Папа обернулся. Дина Юрьевна тоже поднялась и, направляясь к своему столу, торопливо заговорила:
– Я работаю только с детьми и родителями, но могу дать вам контакты специалистов на случай, если вы все-таки решите заняться личной терапией. – Она вытащила несколько визиток из ящика стола и одну из них протянула Льву. – Если вы захотите пойти на семейную терапию с супругом, я могу поискать человека, который работает с гей-парами.
Лев долго смотрел сначала на визитку в ее руках, потом на саму Дину Юрьевну. А потом сказал:
– Мне это не нужно. Я понимаю, какой я, и понимаю, почему я такой. Мне не нужно копаться в причинах.
Дина Юрьевна медленно опустила руку с визиткой. Искренне произнесла:
– Очень жаль.
Лев посмотрел на меня.
– Пойдем.
Я быстро поднялся и, неловко обойдя Дину Юрьевну, негромко сказал ей:
– До свидания.
Она кивнула в ответ и тут же отвернулась к окну, словно хотела спрятать лицо.
* * *
Мне нравилось болтать с Диной Юрьевной, но все остальное в наркодиспансере наводило тоску, так что я не очень расстроился, что меня выгнали.
Когда я пришел в комнату собирать вещи, Амир от зависти сначала побледнел, а потом покраснел: он ведь чего только ни пытался сделать, лишь бы выбраться оттуда, но его ни в какую не выписывали. Уходя, я даже спросил у Дины Юрьевны, почему она с Амиром так долго возится, а она ответила:
– Ему необходимо находиться здесь. Для него это вопрос жизни и смерти.
Короче, она сразу знала, что мне не нужно было там находиться, только вид делала, что считает меня наркоманом. Я на нее так посмотрел, мол, все с вами ясно, и она смутилась, что я ее раскусил. Сказала:
– У тебя хорошие родители, они умеют слушать и готовы меняться. У большинства здесь этого нет.

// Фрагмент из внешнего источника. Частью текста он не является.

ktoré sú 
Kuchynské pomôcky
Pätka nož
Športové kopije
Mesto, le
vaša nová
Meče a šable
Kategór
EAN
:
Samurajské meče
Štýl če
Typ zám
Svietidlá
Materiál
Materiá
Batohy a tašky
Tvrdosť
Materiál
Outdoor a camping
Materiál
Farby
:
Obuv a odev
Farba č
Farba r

– Не очень-то Лев вас слушал, – скептически заметил я.
– Тебе так кажется.
Я пожал плечами и, закинув рюкзак с вещами на плечи, еще раз сказал:
– До свидания. Мы подождем в холле.
– Выписка у заведующего.
– Окей.
В холле я сел рядом со Львом – на широкую клеенчатую скамейку. Она стояла прямо напротив гардероба, и я видел наше отражение в большом зеркале, как кинокадр: пустое больничное пространство, облезлая скамейка на фоне грязно-зеленых стен и мы – сидим, даже не глядя друг на друга. Это могла быть афиша фильма про сложные отношения отца и сына, но это была реальность.

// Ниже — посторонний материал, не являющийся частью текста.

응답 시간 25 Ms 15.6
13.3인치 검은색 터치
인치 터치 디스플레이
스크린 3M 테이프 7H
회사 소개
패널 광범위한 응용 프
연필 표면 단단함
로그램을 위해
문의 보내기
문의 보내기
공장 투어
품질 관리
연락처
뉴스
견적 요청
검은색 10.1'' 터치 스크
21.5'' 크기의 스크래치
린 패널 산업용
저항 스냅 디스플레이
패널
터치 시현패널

Я заметил, как Лев без перерыва трясет ногой, и шутливо ткнул его в колено.
– Не нервничай, – с напускной строгостью сказал я.
Он перестал ею трясти, но, когда я убрал палец, нога снова запрыгала.
– Это тебя так Дина Юрьевна выбесила? – уточнил я.
Лев повернулся ко мне.
– Ты согласен с тем, что она сказала?
Я попытался увильнуть от ответа.
– С чем?
– Ну что мои полтора удара сломали тебе психику.
– Их было не полтора.
Лев прыснул.
– Ты что, ведешь подсчет?
– Да, – серьезно ответил я. – Когда мне было восемь, ты ударил меня так, что я отлетел к стене и разбил лицо до крови. Потом в тринадцать, когда…
– О господи, какой ты злопамятный, – с едкой иронией в голосе перебил Лев.
Я, скрестив руки на груди, отвернулся. Казалось, он вообще не хочет меня слушать.
Папа легонько коснулся своим коленом моего, привлекая внимание.
– Ладно, извини.
Прозвучало так, словно он одолжение делает, и я не отреагировал. Тогда он перегнулся через сиденье, чтобы заглянуть мне в глаза, и повторил уже без всякого ехидства:
– Я серьезно, прости меня.
В одну секунду к горлу подступило что-то тяжелое, я испугался, что меня сейчас опять вырвет, но это оказалась не тошнота, а слезы. Они хлынули из глаз совершенно неожиданно, будто кто-то щелкнул внутри моей головы переключателем – и вот, я реву взахлеб.